YOUR INSTRUCTIONS:
The stretch wanted below opens at the line containing "Zarejestruj się" and closes at the line containing "Крок 3: Де шукати вакансії?". Please return it exactly, with no other lines.

[Transcribed page contents]
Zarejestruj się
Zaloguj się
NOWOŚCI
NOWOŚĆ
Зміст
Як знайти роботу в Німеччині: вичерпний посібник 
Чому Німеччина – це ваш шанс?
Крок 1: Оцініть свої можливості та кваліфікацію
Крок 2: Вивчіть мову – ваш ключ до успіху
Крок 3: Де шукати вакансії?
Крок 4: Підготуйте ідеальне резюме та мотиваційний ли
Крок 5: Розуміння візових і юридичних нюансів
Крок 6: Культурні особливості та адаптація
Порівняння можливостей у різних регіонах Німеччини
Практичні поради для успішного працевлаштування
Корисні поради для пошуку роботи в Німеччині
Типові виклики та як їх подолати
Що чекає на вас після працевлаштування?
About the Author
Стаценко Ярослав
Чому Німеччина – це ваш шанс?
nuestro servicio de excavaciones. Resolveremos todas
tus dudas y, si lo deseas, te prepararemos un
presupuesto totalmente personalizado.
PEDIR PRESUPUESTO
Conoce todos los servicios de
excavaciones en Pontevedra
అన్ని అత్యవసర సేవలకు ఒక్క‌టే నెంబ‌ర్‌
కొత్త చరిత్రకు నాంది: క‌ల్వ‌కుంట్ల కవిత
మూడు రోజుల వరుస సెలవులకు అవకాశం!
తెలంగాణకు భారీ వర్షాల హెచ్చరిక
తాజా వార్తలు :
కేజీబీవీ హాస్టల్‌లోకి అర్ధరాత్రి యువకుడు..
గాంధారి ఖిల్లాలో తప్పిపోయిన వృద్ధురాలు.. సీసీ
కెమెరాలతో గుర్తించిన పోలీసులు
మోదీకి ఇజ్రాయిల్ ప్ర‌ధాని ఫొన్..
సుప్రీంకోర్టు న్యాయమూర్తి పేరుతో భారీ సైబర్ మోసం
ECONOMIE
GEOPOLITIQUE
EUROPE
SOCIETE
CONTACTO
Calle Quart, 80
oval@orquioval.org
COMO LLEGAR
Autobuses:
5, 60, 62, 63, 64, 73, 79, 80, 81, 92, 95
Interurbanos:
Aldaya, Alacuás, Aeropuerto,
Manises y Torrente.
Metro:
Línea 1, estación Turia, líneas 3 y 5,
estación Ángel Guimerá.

* * *

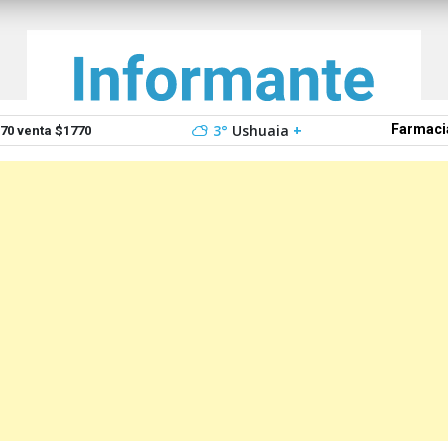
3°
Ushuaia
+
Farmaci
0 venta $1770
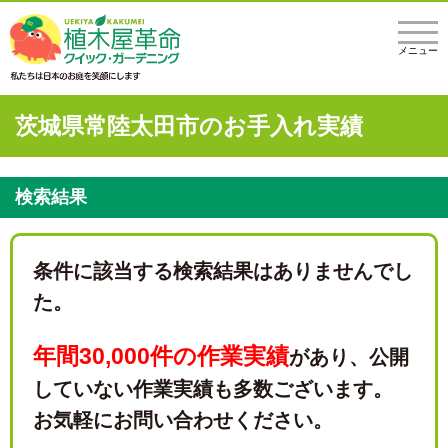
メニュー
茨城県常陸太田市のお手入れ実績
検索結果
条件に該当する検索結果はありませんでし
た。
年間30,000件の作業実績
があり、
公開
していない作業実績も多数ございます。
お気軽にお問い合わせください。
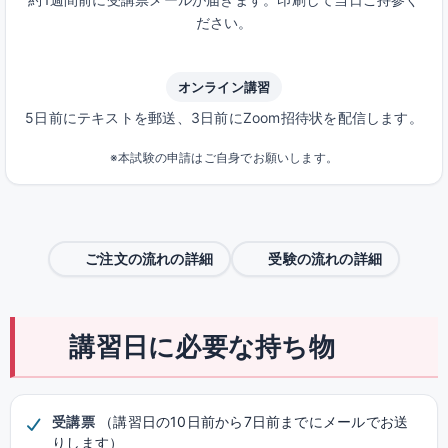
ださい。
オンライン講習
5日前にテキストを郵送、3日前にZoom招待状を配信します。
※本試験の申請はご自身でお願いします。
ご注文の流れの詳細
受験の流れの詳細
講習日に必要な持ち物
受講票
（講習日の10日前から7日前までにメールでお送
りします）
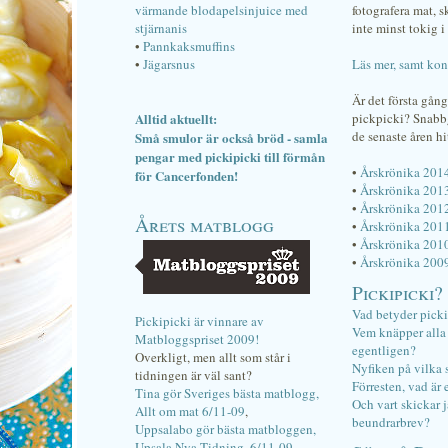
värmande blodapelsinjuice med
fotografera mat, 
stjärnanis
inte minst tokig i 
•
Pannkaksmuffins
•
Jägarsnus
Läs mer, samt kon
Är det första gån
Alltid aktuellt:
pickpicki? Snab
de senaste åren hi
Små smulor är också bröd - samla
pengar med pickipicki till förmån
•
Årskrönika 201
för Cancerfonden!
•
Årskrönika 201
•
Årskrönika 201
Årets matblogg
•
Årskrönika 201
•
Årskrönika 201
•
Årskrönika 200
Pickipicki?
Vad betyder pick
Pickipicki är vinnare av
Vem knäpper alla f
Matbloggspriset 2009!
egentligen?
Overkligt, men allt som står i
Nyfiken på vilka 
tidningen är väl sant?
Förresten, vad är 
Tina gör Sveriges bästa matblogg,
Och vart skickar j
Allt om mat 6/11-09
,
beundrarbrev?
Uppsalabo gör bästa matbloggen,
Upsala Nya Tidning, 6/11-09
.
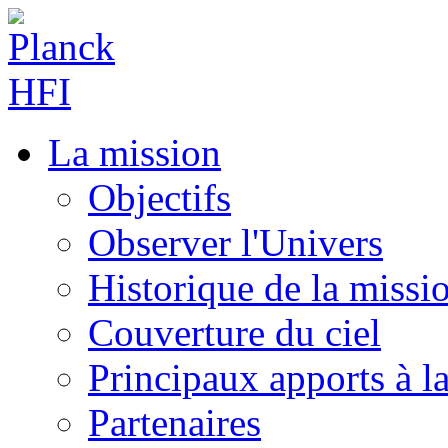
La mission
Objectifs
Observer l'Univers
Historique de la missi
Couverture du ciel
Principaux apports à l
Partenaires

THE ANSWER:
Zarejestruj się
Zaloguj się
NOWOŚCI
NOWOŚĆ
Зміст
Як знайти роботу в Німеччині: вичерпний посібник 
Чому Німеччина – це ваш шанс?
Крок 1: Оцініть свої можливості та кваліфікацію
Крок 2: Вивчіть мову – ваш ключ до успіху
Крок 3: Де шукати вакансії?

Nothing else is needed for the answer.